→ **EXCERPTED DATA**:
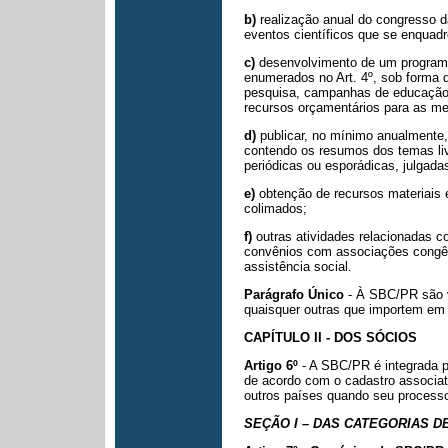
b)
realização anual do congresso 
eventos científicos que se enqua
c)
desenvolvimento de um program
enumerados no Art. 4º, sob forma 
pesquisa,
campanhas de educação p
recursos orçamentários para as m
d)
publicar, no mínimo anualmente
contendo os resumos dos temas li
periódicas ou
esporádicas, julgada
e)
obtenção de recursos materiais 
colimados;
f)
outras atividades relacionadas co
convênios com associações congê
assistência social.
Parágrafo Único
- À SBC/PR são v
quaisquer outras que importem em
CAPÍTULO II - DOS SÓCIOS
Artigo 6º
- A SBC/PR é integrada p
de acordo com o cadastro associat
outros países
quando seu process
SEÇÃO I – DAS CATEGORIAS D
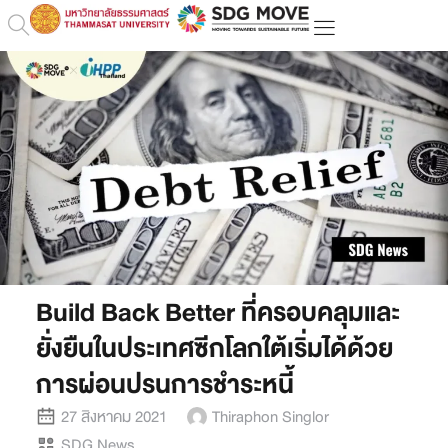
Build Back Better ที่ครอบคลุมและ
ยั่งยืนในประเทศซีกโลกใต้เริ่มได้ด้วย
การผ่อนปรนการชำระหนี้
27 สิงหาคม 2021
Thiraphon Singlor
SDG News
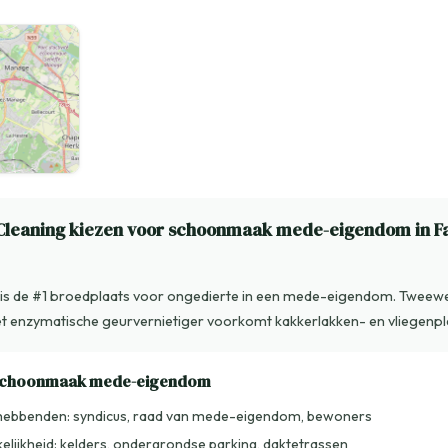
leaning kiezen voor schoonmaak mede-eigendom in Fa
e is de #1 broedplaats voor ongedierte in een mede-eigendom. Tweewe
enzymatische geurvernietiger voorkomt kakkerlakken- en vliegenpl
 schoonmaak mede-eigendom
hebbenden: syndicus, raad van mede-eigendom, bewoners
elijkheid: kelders, ondergrondse parking, daktetrassen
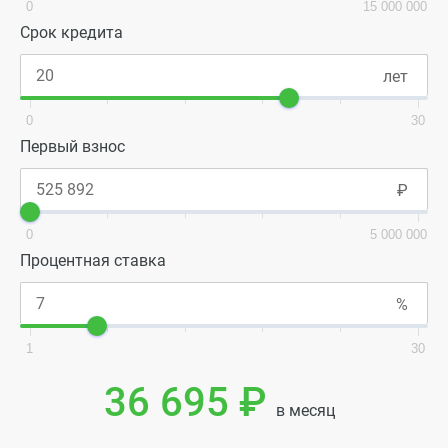
0
15 000 000
Срок кредита
0
30
Первый взнос
0
5 000 000
Процентная ставка
1
30
36 695 ₽
в месяц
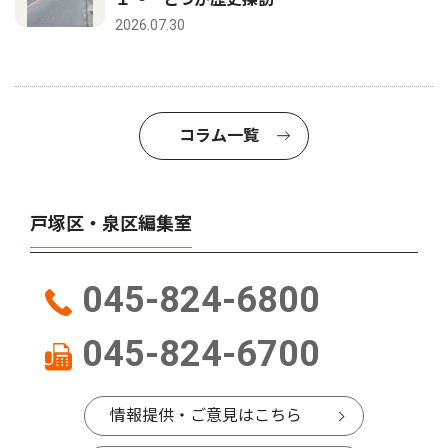
2026.07.30
コラム一覧
戸塚区・泉区編集室
045-824-6800
045-824-6700
情報提供・ご意見はこちら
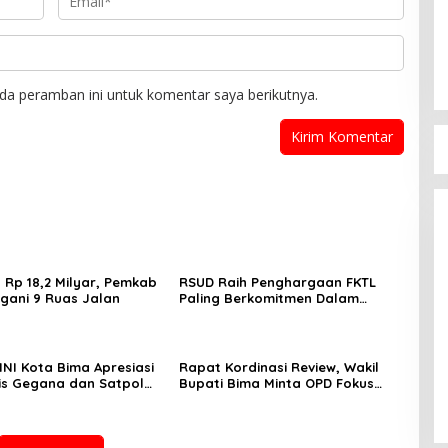
da peramban ini untuk komentar saya berikutnya.
 Rp 18,2 Milyar, Pemkab
RSUD Raih Penghargaan FKTL
gani 9 Ruas Jalan
Paling Berkomitmen Dalam
Pelayanan
 Kabupaten Bima
Ady-Irfan Kompak Hadiri Gala
-2030 Resmi
Dinner Festival Rimpu Mantika
NI Kota Bima Apresiasi
Rapat Kordinasi Review, Wakil
is Gegana dan Satpol
Bupati Bima Minta OPD Fokus
ei 2025
Di Nasional, Politik
|
26 April 2025
sil Bongkar Gudang
Bekerja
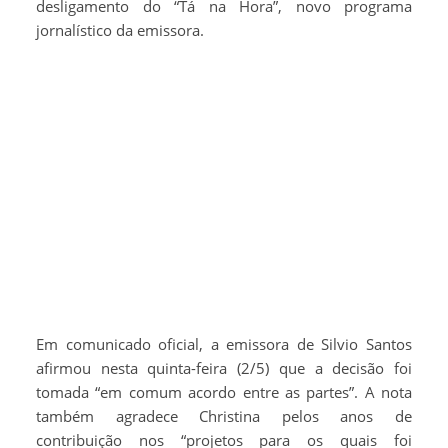
desligamento do “Tá na Hora”, novo programa
jornalístico da emissora.
Em comunicado oficial, a emissora de Silvio Santos
afirmou nesta quinta-feira (2/5) que a decisão foi
tomada “em comum acordo entre as partes”. A nota
também agradece Christina pelos anos de
contribuição nos “projetos para os quais foi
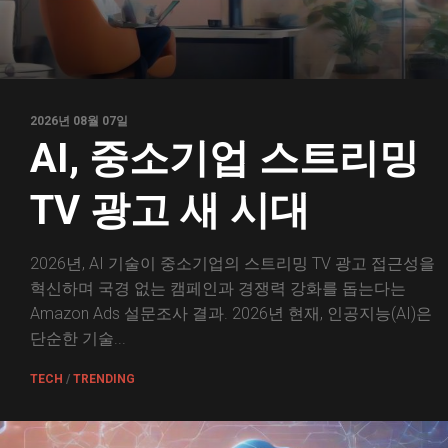
2026년 08월 07일
AI, 중소기업 스트리밍
TV 광고 새 시대
2026년, AI 기술이 중소기업의 스트리밍 TV 광고 접근성을
혁신하며 국경 없는 캠페인과 경쟁력 강화를 돕는다는
Amazon Ads 설문조사 결과. 2026년 현재, 인공지능(AI)은
단순한 기술...
TECH
/
TRENDING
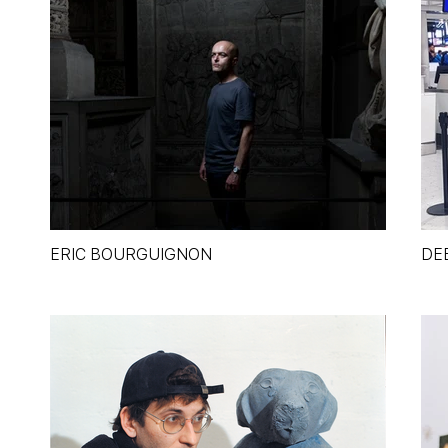
ERIC BOURGUIGNON
DE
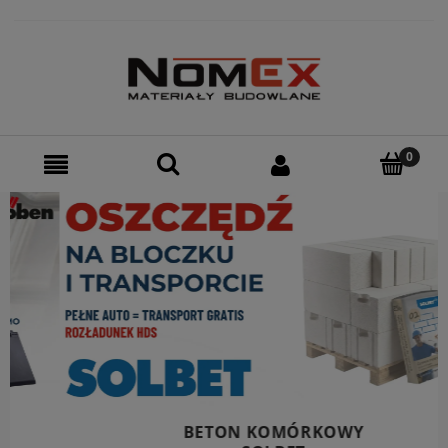
BETON KOMÓRKOWY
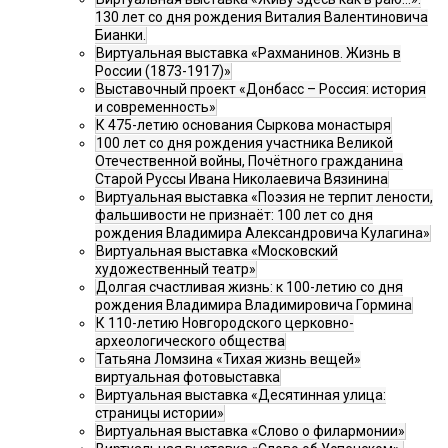
130 лет со дня рождения Виталия Валентиновича
Бианки.
Виртуальная выставка «Рахманинов. Жизнь в
России (1873-1917)»
Выставочный проект «Донбасс – Россия: история
и современность»
К 475-летию основания Сыркова монастыря
100 лет со дня рождения участника Великой
Отечественной войны, Почётного гражданина
Старой Руссы Ивана Николаевича Вязинина
Виртуальная выставка «Поэзия не терпит лености,
фальшивости не признаёт: 100 лет со дня
рождения Владимира Александровича Кулагина»
Виртуальная выставка «Московский
художественный театр»
Долгая счастливая жизнь: к 100-летию со дня
рождения Владимира Владимировича Гормина
К 110-летию Новгородского церковно-
археологического общества
Татьяна Ломзина «Тихая жизнь вещей»
виртуальная фотовыставка
Виртуальная выставка «Десятинная улица:
страницы истории»
Виртуальная выставка «Слово о филармонии»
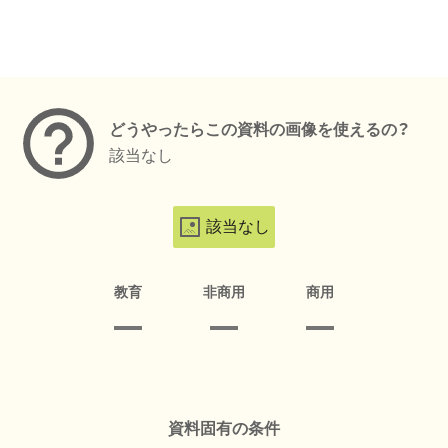
メタデータ
どうやったらこの資料の画像を使えるの？
該当なし
該当なし
教育
非商用
商用
資料固有の条件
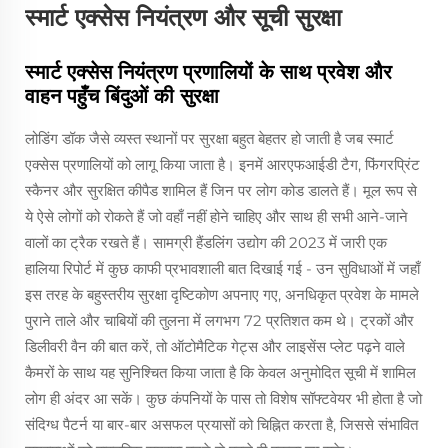
स्मार्ट एक्सेस नियंत्रण और सूची सुरक्षा
स्मार्ट एक्सेस नियंत्रण प्रणालियों के साथ प्रवेश और
वाहन पहुँच बिंदुओं की सुरक्षा
लोडिंग डॉक जैसे व्यस्त स्थानों पर सुरक्षा बहुत बेहतर हो जाती है जब स्मार्ट
एक्सेस प्रणालियों को लागू किया जाता है। इनमें आरएफआईडी टैग, फिंगरप्रिंट
स्कैनर और सुरक्षित कीपैड शामिल हैं जिन पर लोग कोड डालते हैं। मूल रूप से
ये ऐसे लोगों को रोकते हैं जो वहाँ नहीं होने चाहिए और साथ ही सभी आने-जाने
वालों का ट्रैक रखते हैं। सामग्री हैंडलिंग उद्योग की 2023 में जारी एक
हालिया रिपोर्ट में कुछ काफी प्रभावशाली बात दिखाई गई - उन सुविधाओं में जहाँ
इस तरह के बहुस्तरीय सुरक्षा दृष्टिकोण अपनाए गए, अनधिकृत प्रवेश के मामले
पुराने ताले और चाबियों की तुलना में लगभग 72 प्रतिशत कम थे। ट्रकों और
डिलीवरी वैन की बात करें, तो ऑटोमैटिक गेट्स और लाइसेंस प्लेट पढ़ने वाले
कैमरों के साथ यह सुनिश्चित किया जाता है कि केवल अनुमोदित सूची में शामिल
लोग ही अंदर आ सकें। कुछ कंपनियों के पास तो विशेष सॉफ्टवेयर भी होता है जो
संदिग्ध पैटर्न या बार-बार असफल प्रयासों को चिह्नित करता है, जिससे संभावित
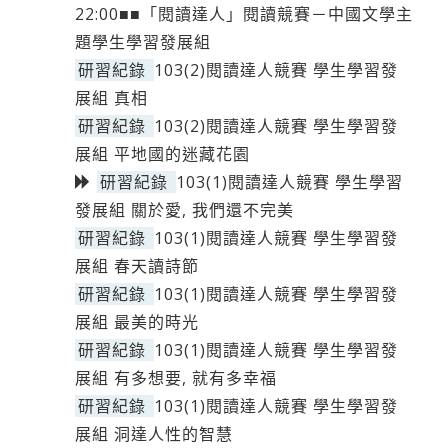
22:00■■「閱讀達人」閱讀競賽－中國文學主
題學生學習發展組
研習紀錄
103(2)閱讀達人競賽 學生學習發
展組 真相
研習紀錄
103(2)閱讀達人競賽 學生學習發
展組 平地國的迷藏花園
研習紀錄
103(1)閱讀達人競賽 學生學習
發展組 關於愛, 我們還不完美
研習紀錄
103(1)閱讀達人競賽 學生學習發
展組 春天讀詩節
研習紀錄
103(1)閱讀達人競賽 學生學習發
展組 最美的時光
研習紀錄
103(1)閱讀達人競賽 學生學習發
展組 有多想要, 就有多幸福
研習紀錄
103(1)閱讀達人競賽 學生學習發
展組 洞達人性的智慧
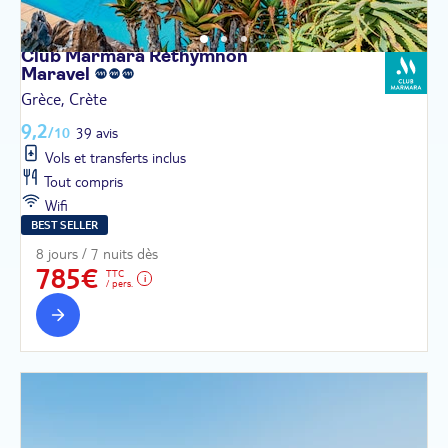
Club Marmara Réthymnon
Maravel
Grèce, Crète
9,2
/10
39 avis
Vols et transferts inclus
Tout compris
Wifi
BEST SELLER
8 jours / 7 nuits dès
785€
TTC
/ pers.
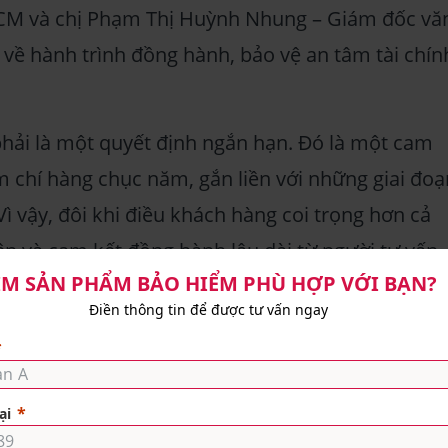
CM và chị Phạm Thị Huỳnh Nhung – Giám đốc vă
về hành trình đồng hành, bảo vệ an tâm tài chín
hải là một quyết định ngắn hạn. Đó là một cam
m chí hàng chục năm, gắn liền với những giai đoạ
ì vậy, đôi khi điều khách hàng coi trọng hơn cả
ện và cam kết đồng hành lâu dài từ người tư vấn.
u tố then chốt: chuẩn mực nghề nghiệp được kiể
 của khách hàng, bền bỉ, kỷ luật và đạo đức ngh
iệu MDRT, một chuyên viên tư vấn không chỉ cần
hải xây dựng được mối quan hệ tin cậy dài hạn
ết quả công việc ổn định dựa trên sự hài lòng và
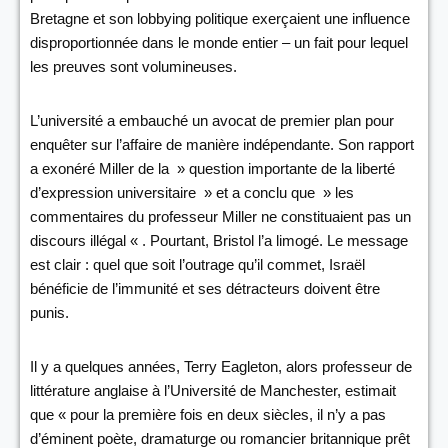
Bretagne et son lobbying politique exerçaient une influence
disproportionnée dans le monde entier – un fait pour lequel
les preuves sont volumineuses.
L’université a embauché un avocat de premier plan pour
enquêter sur l’affaire de manière indépendante. Son rapport
a exonéré Miller de la » question importante de la liberté
d’expression universitaire » et a conclu que » les
commentaires du professeur Miller ne constituaient pas un
discours illégal « . Pourtant, Bristol l’a limogé. Le message
est clair : quel que soit l’outrage qu’il commet, Israël
bénéficie de l’immunité et ses détracteurs doivent être
punis.
Il y a quelques années, Terry Eagleton, alors professeur de
littérature anglaise à l’Université de Manchester, estimait
que « pour la première fois en deux siècles, il n’y a pas
d’éminent poète, dramaturge ou romancier britannique prêt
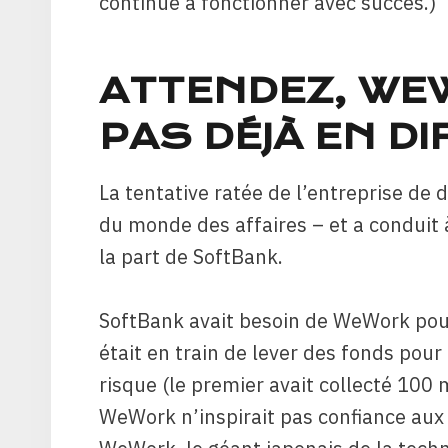
continué à fonctionner avec succès.)
ATTENDEZ, WEW
PAS DÉJÀ EN DI
La tentative ratée de l’entreprise de 
du monde des affaires – et a conduit 
la part de SoftBank.
SoftBank avait besoin de WeWork pour 
était en train de lever des fonds pou
risque (le premier avait collecté 100 m
WeWork n’inspirait pas confiance aux 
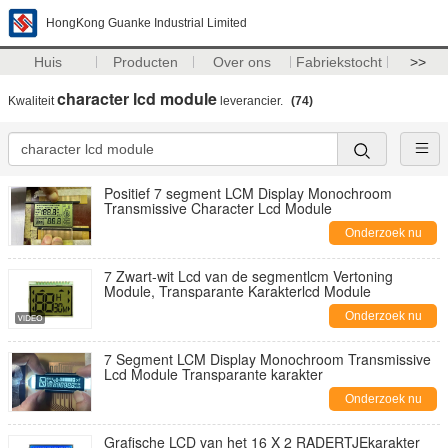
HongKong Guanke Industrial Limited
Huis
Producten
Over ons
Fabriekstocht
>>
character lcd module
Kwaliteit
leverancier.
(74)
Positief 7 segment LCM Display Monochroom
Transmissive Character Lcd Module
Onderzoek nu
7 Zwart-wit Lcd van de segmentlcm Vertoning
Module, Transparante Karakterlcd Module
Onderzoek nu
7 Segment LCM Display Monochroom Transmissive
Lcd Module Transparante karakter
Onderzoek nu
Grafische LCD van het 16 X 2 RADERTJEkarakter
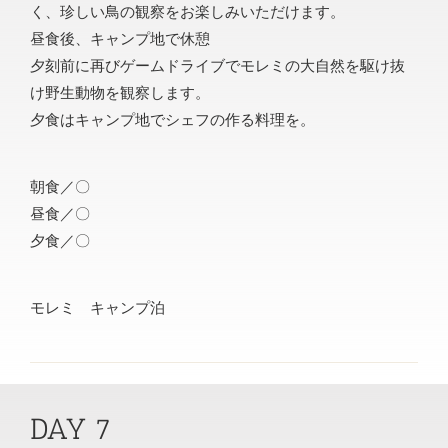
く、珍しい鳥の観察をお楽しみいただけます。
昼食後、キャンプ地で休憩
夕刻前に再びゲームドライブでモレミの大自然を駆け抜
け野生動物を観察します。
夕食はキャンプ地でシェフの作る料理を。
朝食／〇
昼食／〇
夕食／〇
モレミ キャンプ泊
DAY 7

→ **WHAT THIS TASK INVOLVES**:
Leave the pictures out and output exactly the lines above, from the start of the listing through the line with "27 สิงหาคม 2021".

→ **RESULT**:
b)
realização anual do congresso 
eventos científicos que se enqua
c)
desenvolvimento de um program
enumerados no Art. 4º, sob forma 
pesquisa,
campanhas de educação p
recursos orçamentários para as m
d)
publicar, no mínimo anualmente
contendo os resumos dos temas li
periódicas ou
esporádicas, julgada
e)
obtenção de recursos materiais 
colimados;
f)
outras atividades relacionadas co
convênios com associações congê
assistência social.
Parágrafo Único
- À SBC/PR são v
quaisquer outras que importem em
CAPÍTULO II - DOS SÓCIOS
Artigo 6º
- A SBC/PR é integrada p
de acordo com o cadastro associat
outros países
quando seu process
SEÇÃO I – DAS CATEGORIAS D
Build Back Better ที่ครอบคลุมและ
ยั่งยืนในประเทศซีกโลกใต้เริ่มได้ด้วย
การผ่อนปรนการชำระหนี้
27 สิงหาคม 2021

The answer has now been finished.